No, I used to breed and show guinea pigs when I was younger- this was pre internet and a good way to meet people that had the same interest as you. I soon gave up breeding though when one of my sows needed a C Section and died leaving two pups. The pupsd made it and stayed with me for the rest of their lives but after that I never bred again. I continued to show my guinea pigs mostly in the pet classes. I don’t have time to run a rescue and breed, even if I wanted to!

  • Do you board guinea pigs?

I don’t have the time to devote to boarding and rescue at the same time, for me it has to be one or the other. Cages taken up by boarders could be used for rescue guinea pigs and the time I should be spending with boarders will be taken up with rescues. As a general rule I don’t do boarding though recently I had an older sow here who had never littered and at age 3 was pregnant with her first litter, her Human needed to go away for a fortnight on business but didn’t want to leave her with her normal pet sitter, the boarding establishment I normally recommend were full so I looked after her. Her human had heard about the difficult birth we’d had here a year ago and was impressed with our vet, I am only a short journey away from the vets so it made sense. Luckily everything went well 🙂

  • What veterinary changes have you seen in the ten years of rescue? Have you always had access to a good vet?

There have been many changes to veterinary procedures in Reading and I think all for the better. The first change was brought about when I saw a locum vet with Emily who was prescribed 0.1ml of Baytril x1 daily. On his return James (“head vet”) was met with the offer of having a lecture from Gina who had studied with the Cambridge Cavy Trust and believed in educating vets as much as possible. James agreed to this and was taught about conscious dentals and x-rays as well as procedures in surgery such as the importance of giving pain relief (Rimadyl) prior to an operation so that the guinea pig is not in pain and wants to eat.

Over the years vets have come and gone, some have had an interest in guinea pigs and others haven’t, especially.

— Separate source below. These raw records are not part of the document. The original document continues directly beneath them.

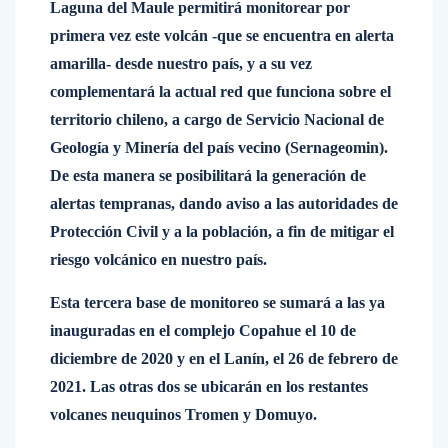
Laguna del Maule permitirá monitorear por
primera vez este volcán -que se encuentra en alerta
amarilla- desde nuestro país, y a su vez
complementará la actual red que funciona sobre el
territorio chileno, a cargo de Servicio Nacional de
Geología y Minería del país vecino (Sernageomin).
De esta manera se posibilitará la generación de
alertas tempranas, dando aviso a las autoridades de
Protección Civil y a la población, a fin de mitigar el
riesgo volcánico en nuestro país.
Esta tercera base de monitoreo se sumará a las ya
inauguradas en el complejo Copahue el 10 de
diciembre de 2020 y en el Lanín, el 26 de febrero de
2021. Las otras dos se ubicarán en los restantes
volcanes neuquinos Tromen y Domuyo.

All have been offered the opportunity of learning to do conscious dentals and the practise trains all the vets in conscious x-rays. Currently Jenny Towers is Clinical Manager at Tilehurst and is a big supporter of the Piggy PMs and in 2010 allowed Guinea Pig Welfare to have a Welfare Week, similar to Rabbit Welfare Week, and offered free health checks to local guinea pigs. A grand total of 19 guinea pigs attended that week- more than twice as many rabbits in the 2010 Rabbit Welfare Week- thanks to everyone for making this worthwhile and convincing Jenny that holding another one in 2011 is a good idea!

The Satin Study benefited from Active Vetcare being able to offer conscious x-rays- my outstanding memory of this is the adaptation that James and Jenny made to the “towel wrapping” in order to keep the Caprice, now a star on Planet Guinea, still. For more on mine and Chrissie, of Gorgeous Guineas, work with our vets over the year see: Working with your vet.

  • And my favourite compliment? Has to be one I had recently: ” You don’t need to justify yourself Karen, Guinea Pig Welfare and everything on it speaks volumes about you and the experiences you have obviously had.” So the “About me” page probably won’t see the light of day!

Here’s to the next ten years in the guinea pig community and whatever that will bring/whatever will evolve. Thanks to everyone for their support, I’m not doing this to make Human friends it has evolved from my enthusiasm for guinea pigs and I have no problem in saying that I stand for good quality guinea pig care and am pro guinea pig.